Home / Papers / LLM-Mod: Can Large Language Models Assist Content Moderation?

LLM-Mod: Can Large Language Models Assist Content Moderation?

DOI: 10.1145/3613905.3650828Semantic Scholar

50 Citations•2024•

Mahi Kolla, Siddharth Salunkhe, Eshwar Chandrasekharan

Extended Abstracts of the CHI Conference on Human Factors in Computing Systems

This work explores the feasibility of using large language understanding capabilities (LLMs) to identify rule violations on Reddit and examines how an LLM-based moderator (LLM-Mod) reasons about 744 posts across 9 subreddits that violate different types of rules.

Abstract

Content moderation is critical for maintaining healthy online spaces.
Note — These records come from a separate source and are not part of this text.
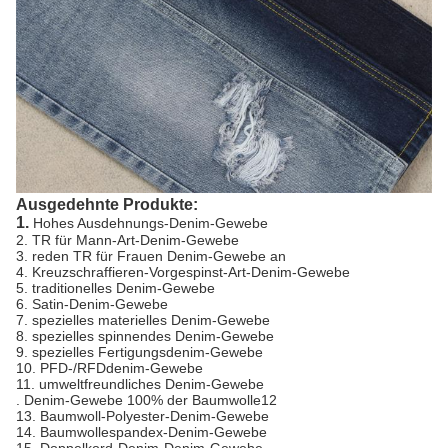
Ausgedehnte Produkte:
1.
Hohes Ausdehnungs-Denim-Gewebe
2. TR für Mann-Art-Denim-Gewebe
3. reden TR für Frauen Denim-Gewebe an
4. Kreuzschraffieren-Vorgespinst-Art-Denim-Gewebe
5. traditionelles Denim-Gewebe
6. Satin-Denim-Gewebe
7. spezielles materielles Denim-Gewebe
8. spezielles spinnendes Denim-Gewebe
9. spezielles Fertigungsdenim-Gewebe
10. PFD-/RFDdenim-Gewebe
11. umweltfreundliches Denim-Gewebe
. Denim-Gewebe 100% der Baumwolle12
13. Baumwoll-Polyester-Denim-Gewebe
14. Baumwollespandex-Denim-Gewebe
15. Doppelkord-Denim-Denim-Gewebe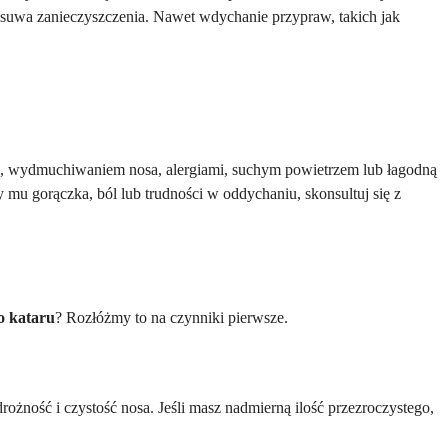
usuwa zanieczyszczenia. Nawet wdychanie przypraw, takich jak
em, wydmuchiwaniem nosa, alergiami, suchym powietrzem lub łagodną
 mu gorączka, ból lub trudności w oddychaniu, skonsultuj się z
o kataru
? Rozłóżmy to na czynniki pierwsze.
ożność i czystość nosa. Jeśli masz nadmierną ilość przezroczystego,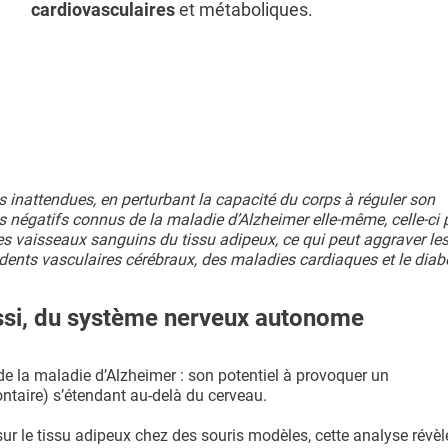
cardiovasculaires
et métaboliques.
 inattendues, en perturbant la capacité du corps à réguler son
ts négatifs connus de la maladie d’Alzheimer elle-même, celle-ci 
es vaisseaux sanguins du tissu adipeux, ce qui peut aggraver le
dents vasculaires cérébraux, des maladies cardiaques et le diab
ssi, du système nerveux autonome
e la maladie d’Alzheimer : son potentiel à provoquer un
taire) s’étendant au-delà du cerveau.
sur le tissu adipeux chez des souris modèles, cette analyse révèl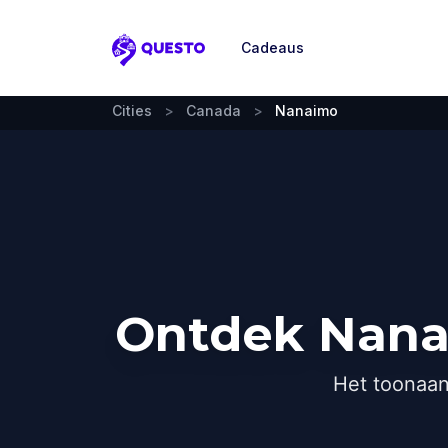
Cadeaus
Questo
Cities
>
Canada
>
Nanaimo
Ontdek Nana
Het toonaan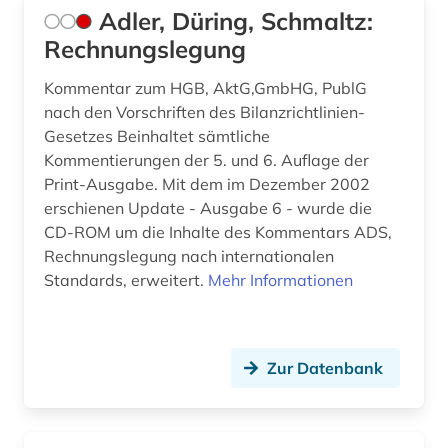
design &amp; publishing (1)
Adler, Düring, Schmaltz:
Rechnungslegung
designrecht (1)
Kommentar zum HGB, AktG,GmbHG, PublG
designschutz (5)
nach den Vorschriften des Bilanzrichtlinien-
Gesetzes Beinhaltet sämtliche
desktop publishing (1)
Kommentierungen der 5. und 6. Auflage der
desktop-publishing (1)
Print-Ausgabe. Mit dem im Dezember 2002
erschienen Update - Ausgabe 6 - wurde die
deutsch (26)
CD-ROM um die Inhalte des Kommentars ADS,
Rechnungslegung nach internationalen
deutsche bundesbank (2)
Standards, erweitert.
Mehr Informationen
deutsche philologie (1)
deutscher einwanderer (1)
Zur Datenbank
deutschland (103)
deutschland (bundesrepublik). statistisches
bundesamt (1)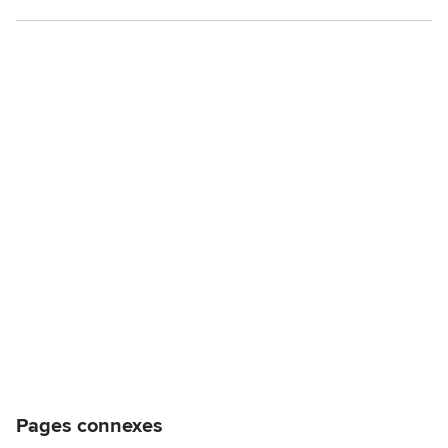
Pages connexes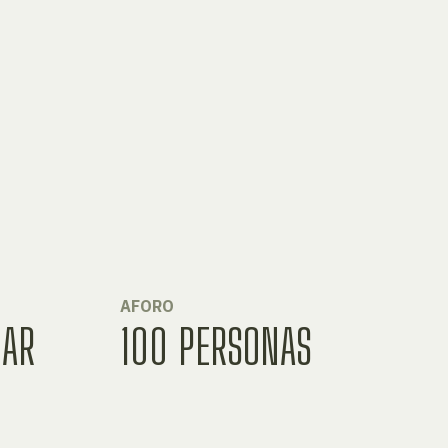
AFORO
MAR
100 PERSONAS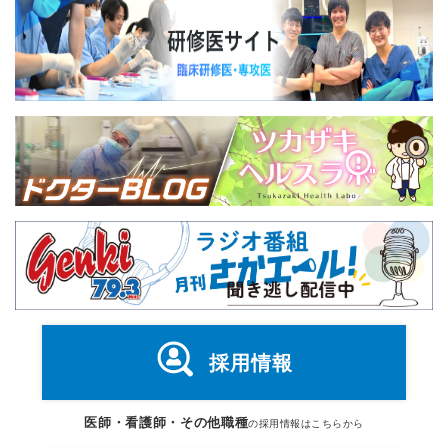
採用情報
医師・看護師・その他職種
の採用情報はこちらから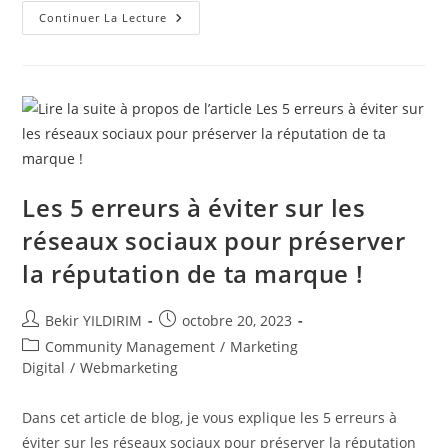
Comment
Continuer La Lecture
Faire
Une
Vidéo
Impactante
Sur
Les
Réseaux
Sociaux
?
Les 5 erreurs à éviter sur les
réseaux sociaux pour préserver
la réputation de ta marque !
Auteur/autrice
Publication
Bekir YILDIRIM
octobre 20, 2023
de
publiée :
Post
Community Management
/
Marketing
la
category:
Digital
/
Webmarketing
publication :
Dans cet article de blog, je vous explique les 5 erreurs à
éviter sur les réseaux sociaux pour préserver la réputation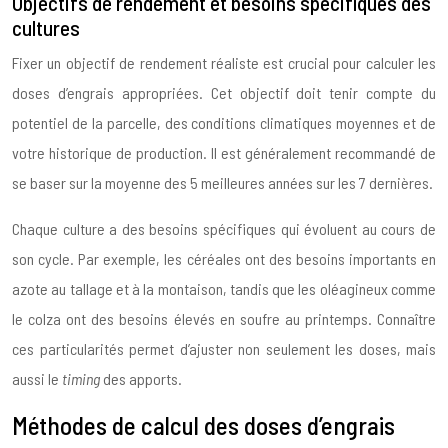
Objectifs de rendement et besoins spécifiques des
cultures
Fixer un objectif de rendement réaliste est crucial pour calculer les
doses d’engrais appropriées. Cet objectif doit tenir compte du
potentiel de la parcelle, des conditions climatiques moyennes et de
votre historique de production. Il est généralement recommandé de
se baser sur la moyenne des 5 meilleures années sur les 7 dernières.
Chaque culture a des besoins spécifiques qui évoluent au cours de
son cycle. Par exemple, les céréales ont des besoins importants en
azote au tallage et à la montaison, tandis que les oléagineux comme
le colza ont des besoins élevés en soufre au printemps. Connaître
ces particularités permet d’ajuster non seulement les doses, mais
aussi le
timing
des apports.
Méthodes de calcul des doses d’engrais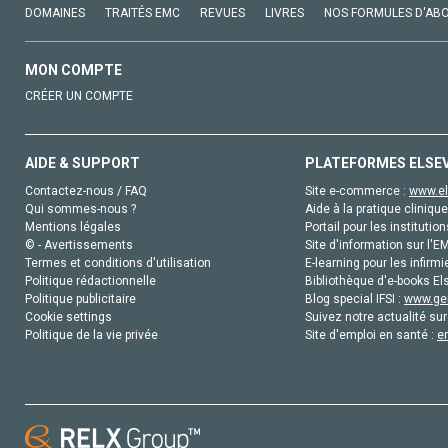
DOMAINES
TRAITÉS EMC
REVUES
LIVRES
NOS FORMULES D'AB
MON COMPTE
CRÉER UN COMPTE
AIDE & SUPPORT
PLATEFORMES ELSE
Contactez-nous / FAQ
Site e-commerce :
www.el
Qui sommes-nous ?
Aide à la pratique clinique
Mentions légales
Portail pour les institution
© - Avertissements
Site d'information sur l'E
Termes et conditions d'utilisation
E-learning pour les infirmi
Politique rédactionnelle
Bibliothèque d'e-books Els
Politique publicitaire
Blog special IFSI :
www.gen
Cookie settings
Suivez notre actualité sur
Politique de la vie privée
Site d'emploi en santé :
e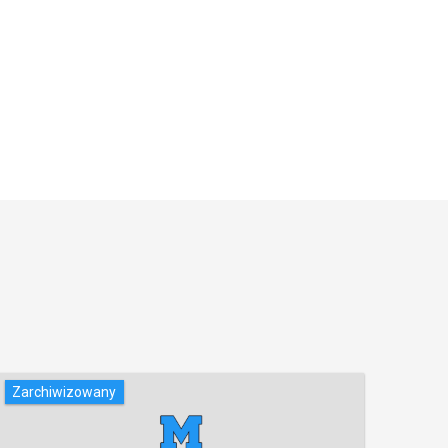
Zarchiwizowany
Zarc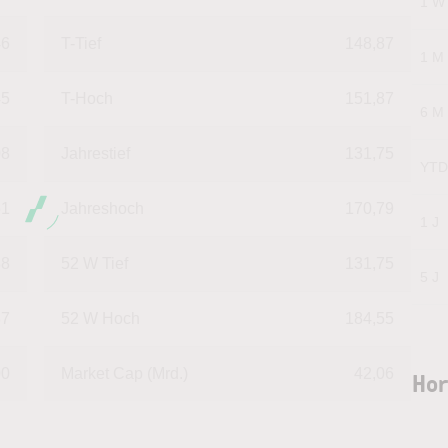
1 W
46
T-Tief
148,87
1 M
45
T-Hoch
151,87
6 M
08
Jahrestief
131,75
YTD
61
Jahreshoch
170,79
1 J
88
52 W Tief
131,75
5 J
37
52 W Hoch
184,55
00
Market Cap (Mrd.)
42,06
Hor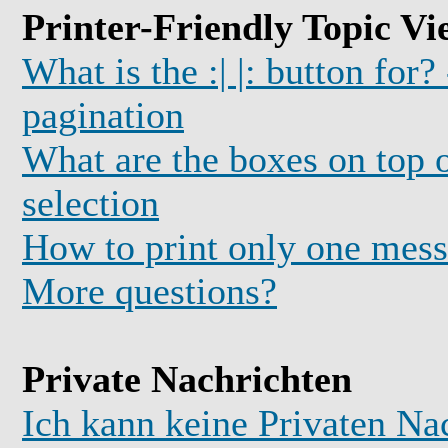
Printer-Friendly Topic Vi
What is the :| |: button for?
pagination
What are the boxes on top o
selection
How to print only one mess
More questions?
Private Nachrichten
Ich kann keine Privaten Na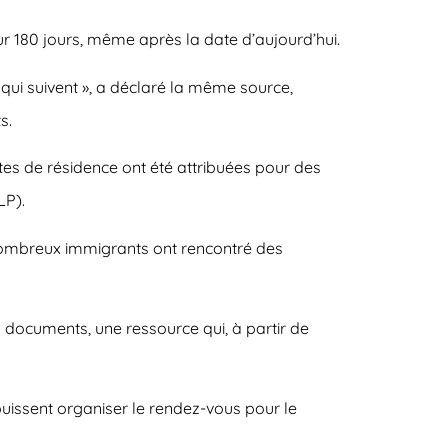
ur 180 jours, même après la date d’aujourd’hui.
s qui suivent », a déclaré la même source,
s.
rtes de résidence ont été attribuées pour des
LP).
e nombreux immigrants ont rencontré des
es documents, une ressource qui, à partir de
puissent organiser le rendez-vous pour le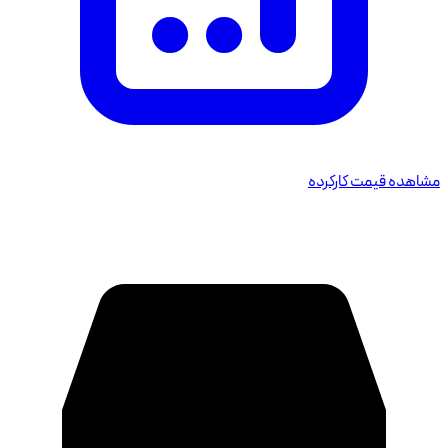
مشاهده قیمت کارکرده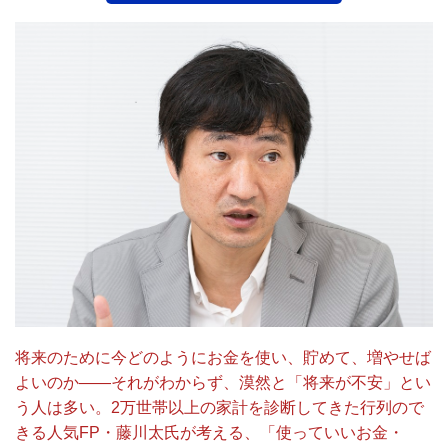
将来のために今どのようにお金を使い、貯めて、増やせば
よいのか――それがわからず、漠然と「将来が不安」とい
う人は多い。2万世帯以上の家計を診断してきた行列ので
きる人気FP・藤川太氏が考える、「使っていいお金・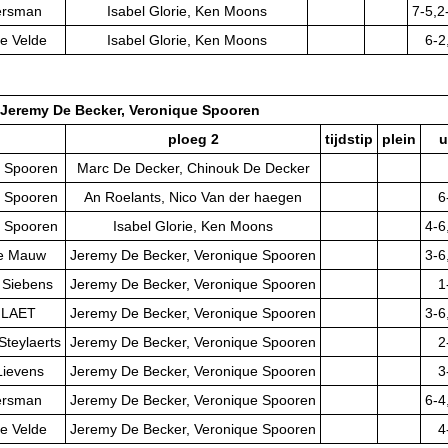
ersman
Isabel Glorie, Ken Moons
7-5,2
e Velde
Isabel Glorie, Ken Moons
6-2
Jeremy De Becker, Veronique Spooren
ploeg 2
tijdstip
plein
u
e Spooren
Marc De Decker, Chinouk De Decker
e Spooren
An Roelants, Nico Van der haegen
6
e Spooren
Isabel Glorie, Ken Moons
4-6
 De Mauw
Jeremy De Becker, Veronique Spooren
3-6
 Siebens
Jeremy De Becker, Veronique Spooren
1
E LAET
Jeremy De Becker, Veronique Spooren
3-6
Steylaerts
Jeremy De Becker, Veronique Spooren
2
Lievens
Jeremy De Becker, Veronique Spooren
3
ersman
Jeremy De Becker, Veronique Spooren
6-4
e Velde
Jeremy De Becker, Veronique Spooren
4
However, it remains a predominantly manual task. Moderators are often exhausted by low moderator-to-posts ratio. Researchers have been exploring computational tools to assist human moderators. The natural language understanding capabilities of large language models (LLMs) open up possibilities to use LLMs for online moderation. This work explores the feasibility of using LLMs to identify rule violations on Reddit. We examine how an LLM-based moderator (LLM-Mod) reasons about 744 posts across 9 subreddits that violate different types of rules. We find that while LLM-Mod has a good true-negative rate (92.3%), it has a bad true-positive rate (43.1%), performing poorly when flagging rule-violating posts. LLM-Mod is likely to flag keyword-matching-based rule violations, but cannot reason about posts with higher complexity. We discuss the considerations for integrating LLMs into content moderation workflows and designing platforms that support both AI-driven and human-in-the-loop moderation.